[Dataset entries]
Segment Open

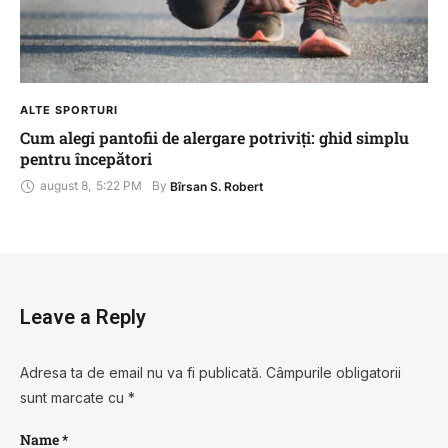
ALTE SPORTURI
Cum alegi pantofii de alergare potriviți: ghid simplu
pentru începători
august 8
,
5:22 PM
By 
Bîrsan S. Robert
Leave a Reply
Adresa ta de email nu va fi publicată.
Câmpurile obligatorii
sunt marcate cu
*
Name *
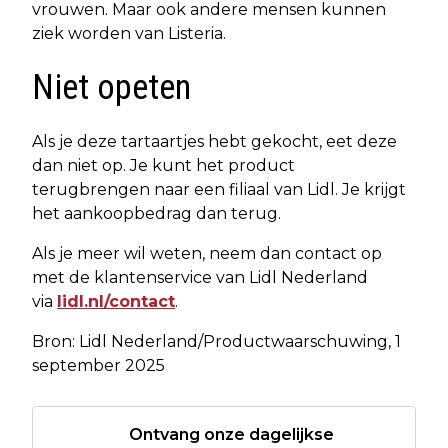
vrouwen. Maar ook andere mensen kunnen
ziek worden van Listeria.
Niet opeten
Als je deze tartaartjes hebt gekocht, eet deze
dan niet op. Je kunt het product
terugbrengen naar een filiaal van Lidl. Je krijgt
het aankoopbedrag dan terug.
Als je meer wil weten, neem dan contact op
met de klantenservice van Lidl Nederland
via
lidl.nl/contact
.
Bron: Lidl Nederland/Productwaarschuwing, 1
september 2025
Ontvang onze dagelijkse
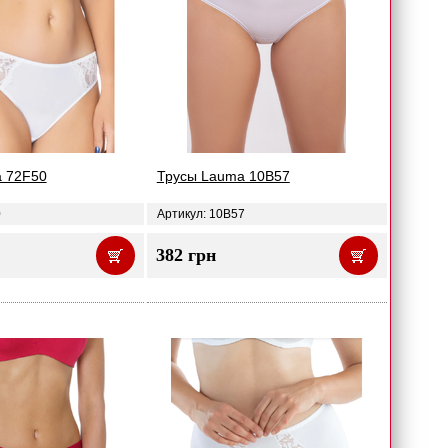
 72F50
Трусы Lauma 10B57
0
Артикул: 10B57
382 грн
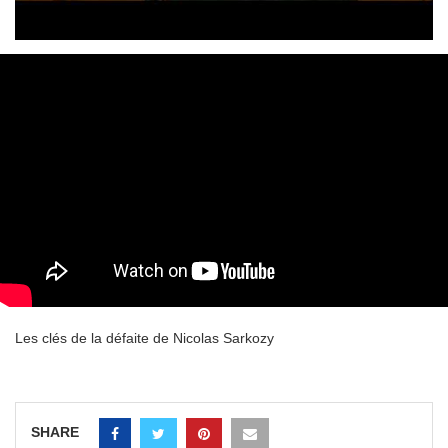
Les clés de la défaite de Nicolas Sarkozy
SHARE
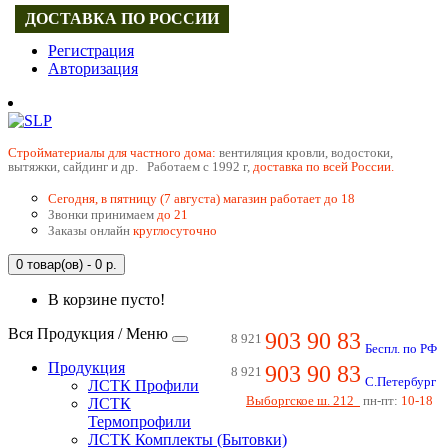
ДОСТАВКА ПО РОССИИ
Регистрация
Авторизация
Cтройматериалы для частного дома:
вентиляция кровли, водостоки,
вытяжки, сайдинг и др. Работаем с 1992 г,
доставка по всей России.
Сегодня, в пятницу (7 августа) магазин работает до 18
Звонки принимаем
до 21
Заказы онлайн
круглосуточно
0 товар(ов) - 0 р.
В корзине пусто!
Вся Продукция / Меню
903 90 83
8 921
Беспл. по РФ
Продукция
903 90 83
8 921
С.Петербург
ЛСТК Профили
Выборгское ш. 212
пн-пт:
10-18
ЛСТК
Термопрофили
ЛСТК Комплекты (Бытовки)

Segment Closed

*What the exercise asks:* In the records, which lines mention the word "contact"? Copy those lines.

*Answer to the exercise:*
Als je meer wil weten, neem dan contact op
lidl.nl/contact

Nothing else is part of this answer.